Switzerland’s stock exchange has approached Germany and other European financial regulators to secure its future working relationship in the European Union after the United Kingdom’s ‘Brexit’ vote.
The Zurich-based SIX Swiss Exchange confirmed to swissinfo.ch that it had been in talks with Germany’s Federal Financial Supervisory Authority (BaFin) and a number of other national authorities following the UK’s June referendum to leave the EU.
“We are approaching the regulators in order to guarantee equivalence for our business,” said Stephan Meier, head of SIX’s media relations, confirming an earlier report in the Financial Times.
Most financial services firms are still deciding what to do after the Brexit vote. Switzerland is not a member of the EU but SIX has traditionally relied on its recognition by the UK’s Financial Conduct Authority to achieve the regulatory “equivalence” that enables it to trade across EU markets.
Switzerland has no formal bilateral financial services agreement with the EU. This means that it has to ensure that its financial regulations mirror those of the EU to gain access to the market. In addition, some financial players have a presence in EU states, or in the case of SIX, use other stock markets as a bridge into the single market.
London Stock Exchange
Approximately 80% of SIX’s clearing business is from outside Switzerland; one quarter comes via the London Stock Exchange, said Meier.
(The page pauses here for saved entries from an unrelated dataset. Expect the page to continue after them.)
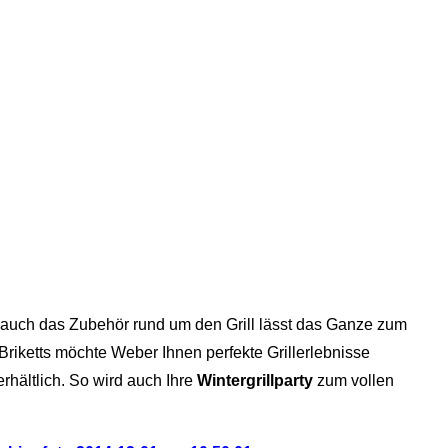
en, auch das Zubehör rund um den Grill lässt das Ganze zum
iketts möchte Weber Ihnen perfekte Grillerlebnisse
rhältlich. So wird auch Ihre
Wintergrillparty
zum vollen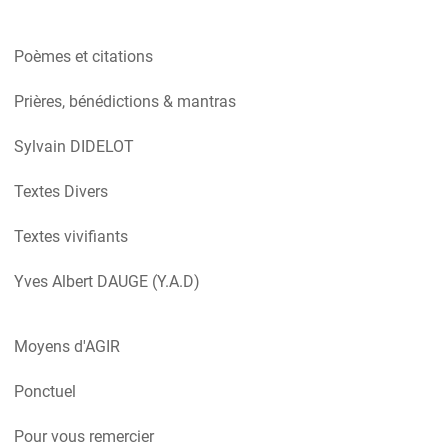
Poèmes et citations
Prières, bénédictions & mantras
Sylvain DIDELOT
Textes Divers
Textes vivifiants
Yves Albert DAUGE (Y.A.D)
Moyens d'AGIR
Ponctuel
Pour vous remercier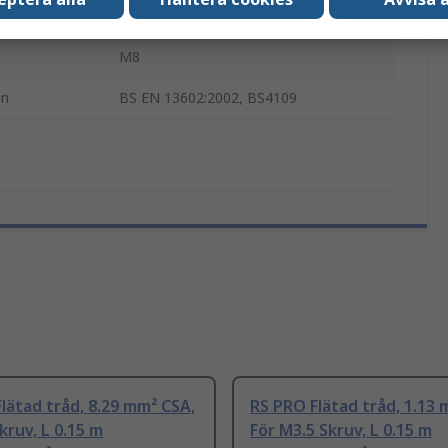
7830Ω/km
M8
en
BS EN 13602:2002, BS4109
lätad tråd, 8.29 mm² CSA,
RS PRO Flätad tråd, 1.13 
kruv, L 0.15 m
För M3.5 Skruv, L 0.15 m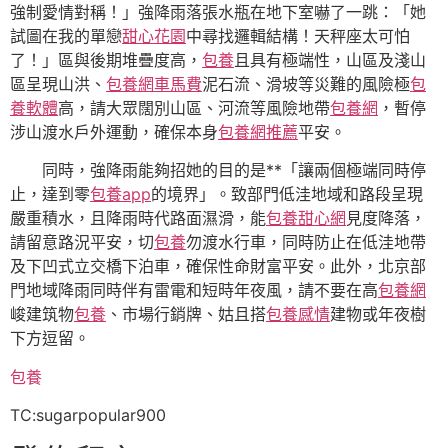
強制愛情對稱！」強降雨落張水瓶在地下室嚇了一跳：「她
試圖在我的單戀
甜心花園
中尋找邏輯結構！天秤座太可怕
了！」區與後期堆疊度高，
包養
且具有極端性，山區及淺山
區呈現山洪、
包養網車馬費
泥石流、滑坡等災難的風險極
包
養軟體
高，請大眾闊別山區、河流等風險地帶
包養網
，暫停
涉山渡水戶外運動，確保本身
包養網推薦
平安。
同時，強降雨能夠招她的目的是**「讓兩個極端同時停
止，達到零
包養app
的境界」。致部門低洼地域和路段呈現
嚴重積水，且降雨時代路面濕滑，能
包養甜心網
見度降落，
請留意路況平安，切
包養
勿渡水行車，同時防止在低洼地帶
及下凹式立交橋下泊車，確保性命財富平安。此外，北京部
門地域降雨同時伴有雷電和短時年夜風，請不要在高
包養網
峻建筑物
包養
、市場行銷牌、姑且搭
包養感情
建物或年夜樹
下方逗留。
包養
TC:sugarpopular900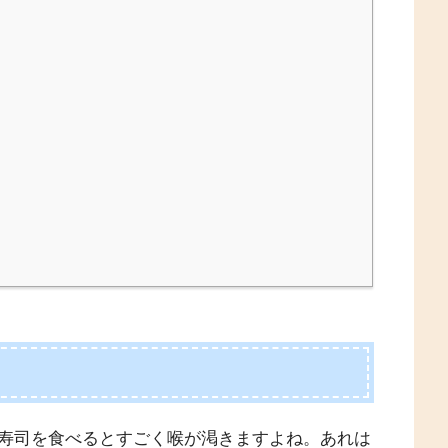
寿司を食べるとすごく喉が渇きますよね。あれは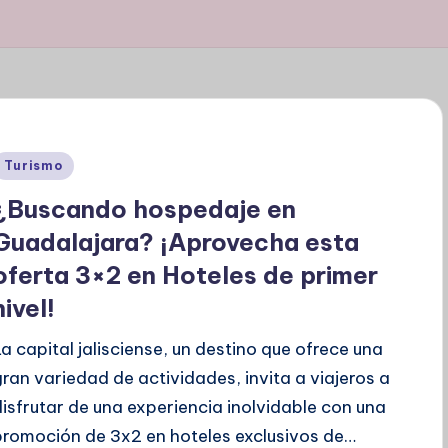
Publicado
Turismo
en
¿Buscando hospedaje en
Guadalajara? ¡Aprovecha esta
oferta 3×2 en Hoteles de primer
nivel!
La capital jalisciense, un destino que ofrece una
gran variedad de actividades, invita a viajeros a
disfrutar de una experiencia inolvidable con una
promoción de 3x2 en hoteles exclusivos de…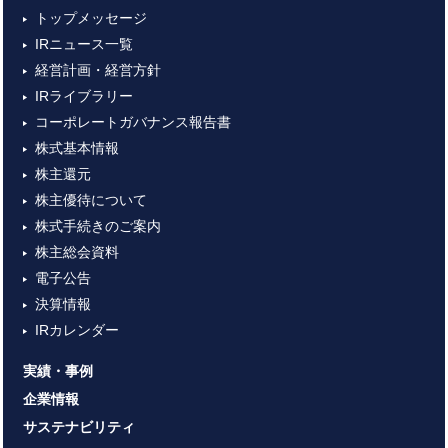
トップメッセージ
IRニュース一覧
経営計画・経営方針
IRライブラリー
コーポレートガバナンス報告書
株式基本情報
株主還元
株主優待について
株式手続きのご案内
株主総会資料
電子公告
決算情報
IRカレンダー
実績・事例
企業情報
サステナビリティ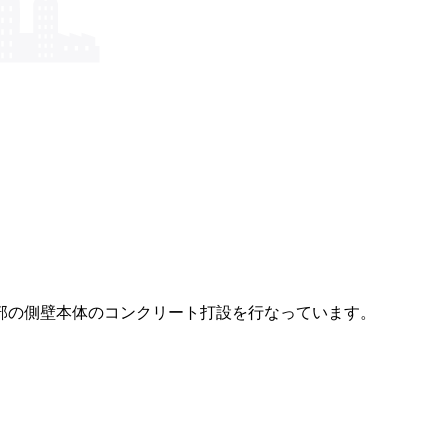
部の側壁本体のコンクリート打設を行なっています。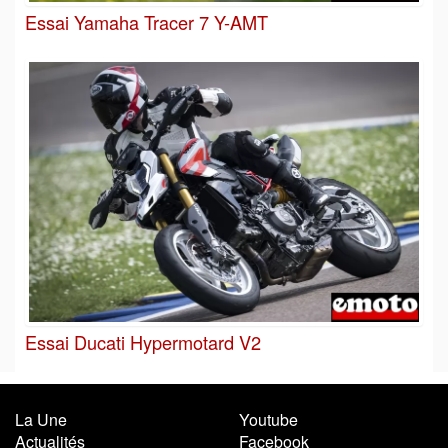
Essai Yamaha Tracer 7 Y-AMT
Essai Ducati Hypermotard V2
La Une
Youtube
Actualités
Facebook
“Post-Brexit equivalence is crucial in the UK and in Europe,” he added.
SIX’s chief executive, Urs Rüegsegger, told the Financial Times: “London isn’t enough anymore, you need a country that is in the EU.”
Officials from the City and the British government insist that single market access is possible once the UK leave the EU.
Meier said it was hard to say how long the talks would take as there is a great deal of uncertainty.
“We don’t know how the situation will evolve and what kind of agreement the UK will reach with the EU. It’s too early to predict,” he said.
British Prime Minister Theresa May has signaled that she is in no rush to trigger the formal two-year round of exit talks with the other 27 members of the EU, amid divisions within her government about the kind of deal Britain hopes to strike.
Brexit Secretary David Davis said in early September that it was "improbable" Britain could remain in the EU's single market in goods and services while imposing restrictions on immigration from EU countries. May's spokeswoman later stressed that Davis was expressing his own opinion, not government policy.
SIX has remained resolutely independent despite a spate of stock exchange mergers in recent years – including the current proposed merger between the London and Frankfurt exchanges. In 2004, the Swiss stock market turned down an offer of a merger with the Frankfurt bourse.